British travel company Thomas Cook agreed Wednesday to a £900-million rescue deal that will hand control of its tour operator business to China's Fosun Group.
The recapitalisation, worth the equivalent of 994 million euros or $1.1 billion, sent Thomas Cook stock crashing by a fifth as analysts warned that shareholders may see investments wiped out.
The troubled London-based firm outlined the rescue package one month after revealing advanced talks over the issue.
Thomas Cook announced in a statement that Fosun, which was already the biggest shareholder, will inject £450 million into the business.
In return, the Hong Kong-listed conglomerate will acquire a 75-percent stake in Thomas Cook's tour operating division and 25-percent of its airline unit.
Creditors and banks will inject another £450 million under the recapitalisation, converting their debt in exchange for a 75-percent stake in the airline and 25 percent of the tour operating unit.
"Implementation of the proposed recapitalisation will involve a significant new capital investment and reorganisation of the group," the group said.
The transaction will complete in October subject to regulatory approvals.
Investors took flight, sending Thomas Cook shares plunging 17.22 percent to just 5.86 pence on the London stock market.

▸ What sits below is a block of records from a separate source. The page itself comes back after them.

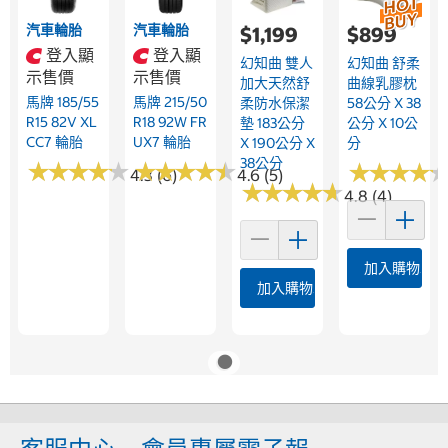
汽車輪胎
汽車輪胎
$1,199
$899
登入顯
登入顯
幻知曲 雙人
幻知曲 舒柔
示售價
示售價
加大天然舒
曲線乳膠枕
馬牌 185/55
馬牌 215/50
柔防水保潔
58公分 X 38
R15 82V XL
R18 92W FR
墊 183公分
公分 X 10公
CC7 輪胎
UX7 輪胎
X 190公分 X
分
38公分
★
★
★
★
★
★
★
★
★
★
★
★
★
★
★
★
★
★
★
★
★
★
★
★
★
★
★
★
4.3 (6)
4.6 (5)
★
★
★
★
★
★
★
★
★
★
4.8 (4)
加入購物車
加入購物車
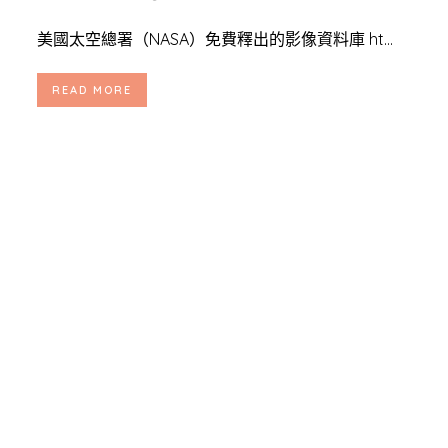
美國太空總署（NASA）免費釋出的影像資料庫 ht...
READ MORE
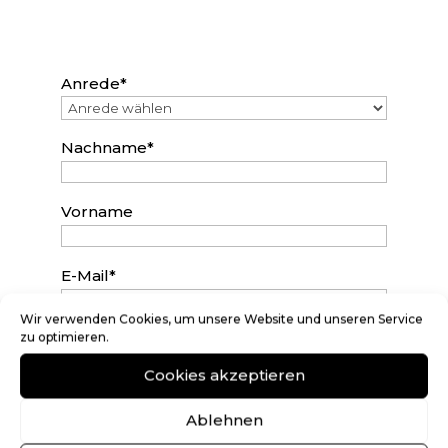
Anrede*
Nachname*
Vorname
E-Mail*
Wir verwenden Cookies, um unsere Website und unseren Service
zu optimieren.
Telefon
Cookies akzeptieren
Mobil
Ablehnen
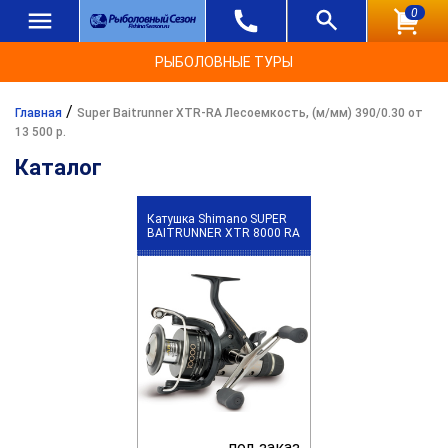
0
РЫБОЛОВНЫЕ ТУРЫ
/
Главная
Super Baitrunner XTR-RA Лесоемкость, (м/мм) 390/0.30 от
13 500 р.
Каталог
Катушка Shimano SUPER
BAITRUNNER XTR 8000 RA
под заказ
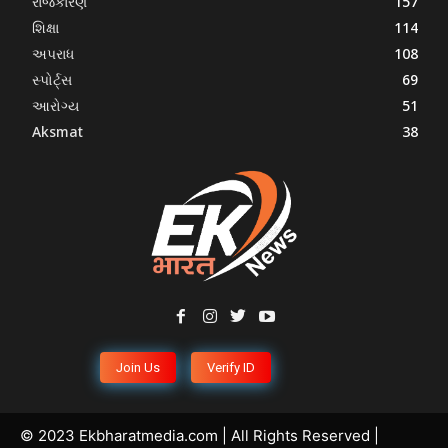
રાજકારણ
157
શિક્ષા
114
અપરાધ
108
સ્પોર્ટ્સ
69
આરોગ્ય
51
Aksmat
38
Join Us
Verify ID
© 2023 Ekbharatmedia.com | All Rights Reserved |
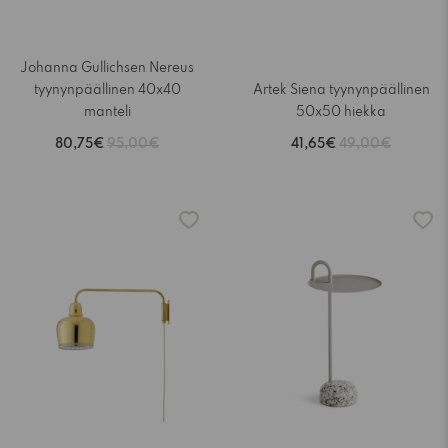
Johanna Gullichsen Nereus
tyynynpäällinen 40x40
Artek Siena tyynynpäällinen
manteli
50x50 hiekka
80,75€
95,00€
41,65€
49,00€
-15%
-15%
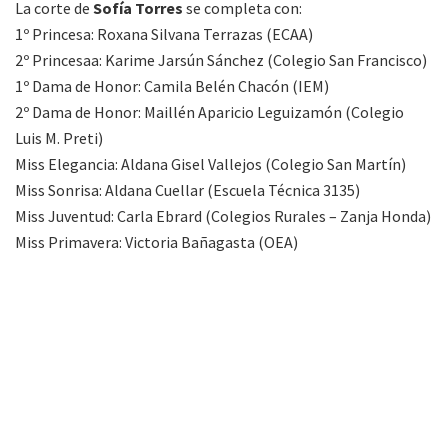
La corte de
Sofía Torres
se completa con:
1º Princesa: Roxana Silvana Terrazas (ECAA)
2º Princesaa: Karime Jarsún Sánchez (Colegio San Francisco)
1º Dama de Honor: Camila Belén Chacón (IEM)
2º Dama de Honor: Maillén Aparicio Leguizamón (Colegio
Luis M. Preti)
Miss Elegancia: Aldana Gisel Vallejos (Colegio San Martín)
Miss Sonrisa: Aldana Cuellar (Escuela Técnica 3135)
Miss Juventud: Carla Ebrard (Colegios Rurales – Zanja Honda)
Miss Primavera: Victoria Bañagasta (OEA)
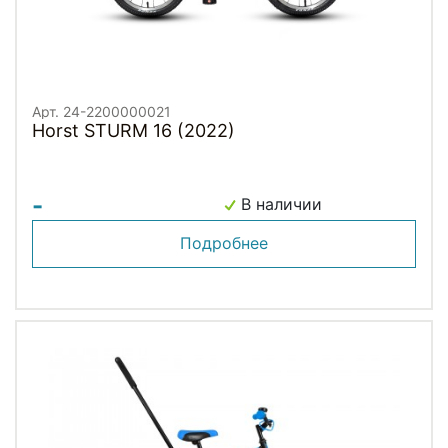
Арт. 24-2200000021
Horst STURM 16 (2022)
-
В наличии
Подробнее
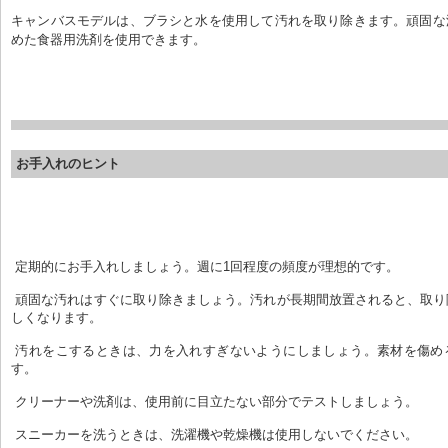
キャンバスモデルは、ブラシと水を使用して汚れを取り除きます。頑固な
めた食器用洗剤を使用できます。
お手入れのヒント
 定期的にお手入れしましょう。週に1回程度の頻度が理想的です。
 頑固な汚れはすぐに取り除きましょう。汚れが長期間放置されると、取り除くのがさらに難
しくなります。
 汚れをこするときは、力を入れすぎないようにしましょう。素材を傷める可能性がありま
す。
 クリーナーや洗剤は、使用前に目立たない部分でテストしましょう。
 スニーカーを洗うときは、洗濯機や乾燥機は使用しないでください。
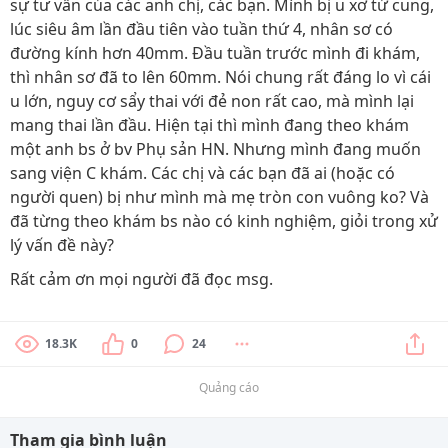
sự tư vấn của các anh chị, các bạn. Mình bị u xơ tử cung,
lúc siêu âm lần đầu tiên vào tuần thứ 4, nhân sơ có
đường kính hơn 40mm. Đầu tuần trước mình đi khám,
thì nhân sơ đã to lên 60mm. Nói chung rất đáng lo vì cái
u lớn, nguy cơ sẩy thai với đẻ non rất cao, mà mình lại
mang thai lần đầu. Hiện tại thì mình đang theo khám
một anh bs ở bv Phụ sản HN. Nhưng mình đang muốn
sang viện C khám. Các chị và các bạn đã ai (hoặc có
người quen) bị như mình mà mẹ tròn con vuông ko? Và
đã từng theo khám bs nào có kinh nghiệm, giỏi trong xử
lý vấn đề này?
Rất cảm ơn mọi người đã đọc msg.
18.3K
0
24
Quảng cáo
Tham gia bình luận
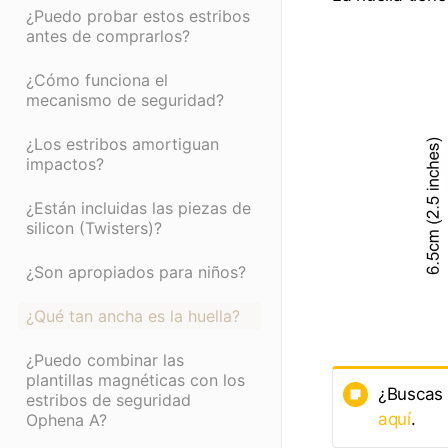
¿Puedo probar estos estribos
antes de comprarlos?
¿Cómo funciona el
mecanismo de seguridad?
¿Los estribos amortiguan
impactos?
¿Están incluidas las piezas de
silicon (Twisters)?
¿Son apropiados para niños?
¿Qué tan ancha es la huella?
¿Puedo combinar las
plantillas magnéticas con los
¿Buscas 
estribos de seguridad
aquí
.
Ophena A?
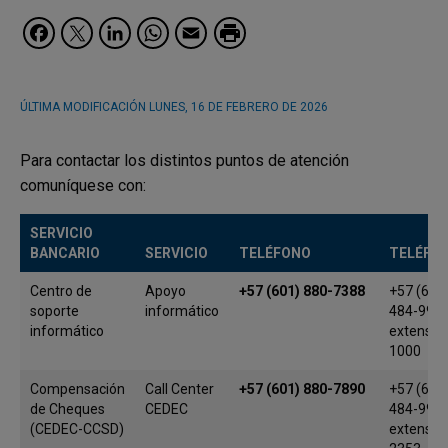
Facebook
Twitter
LinkedIn
WhatsApp
Email
ÚLTIMA MODIFICACIÓN
LUNES, 16 DE FEBRERO DE 2026
Para contactar los distintos puntos de atención
comuníquese con:
SERVICIO
BANCARIO
SERVICIO
TELÉFONO
TELÉFO
Centro de
Apoyo
+57 (601) 880-7388
+57 (601
soporte
informático
484-9980
informático
extensión
1000
Compensación
Call Center
+57 (601) 880-7890
+57 (601
de Cheques
CEDEC
484-9980
(CEDEC-CCSD)
extensión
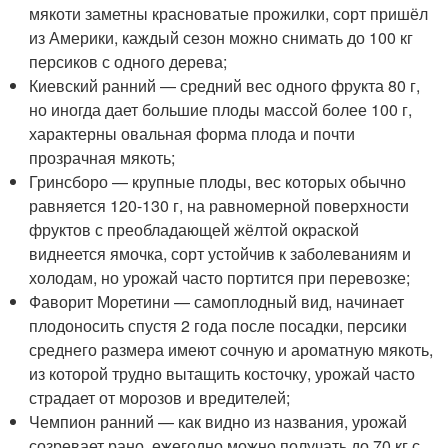
мякоти заметны красноватые прожилки, сорт пришёл
из Америки, каждый сезон можно снимать до 100 кг
персиков с одного дерева;
Киевский ранний — средний вес одного фрукта 80 г,
но иногда дает большие плоды массой более 100 г,
характерны овальная форма плода и почти
прозрачная мякоть;
Гринсборо — крупные плоды, вес которых обычно
равняется 120-130 г, на равномерной поверхности
фруктов с преобладающей жёлтой окраской
виднеется ямочка, сорт устойчив к заболеваниям и
холодам, но урожай часто портится при перевозке;
Фаворит Моретини — самоплодный вид, начинает
плодоносить спустя 2 года после посадки, персики
среднего размера имеют сочную и ароматную мякоть,
из которой трудно вытащить косточку, урожай часто
страдает от морозов и вредителей;
Чемпион ранний — как видно из названия, урожай
созревает рано, ежегодно можно получать до 70 кг с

"Shareholders in the troubled travel company may have to accept that their investment could be worthless," said Russ Mould, investment director at online stockbroker AJ Bell.
"An update on its refinancing reveals that Chinese group Fosun and Thomas Cook's lenders are going to get the lion's share of the equity, meaning very little - if anything - is left on the table for the other shareholders."
Thomas Cook in May revealed that first-half losses widened on a major write-down, caused in part by Brexit uncertainty that delayed summer holiday bookings.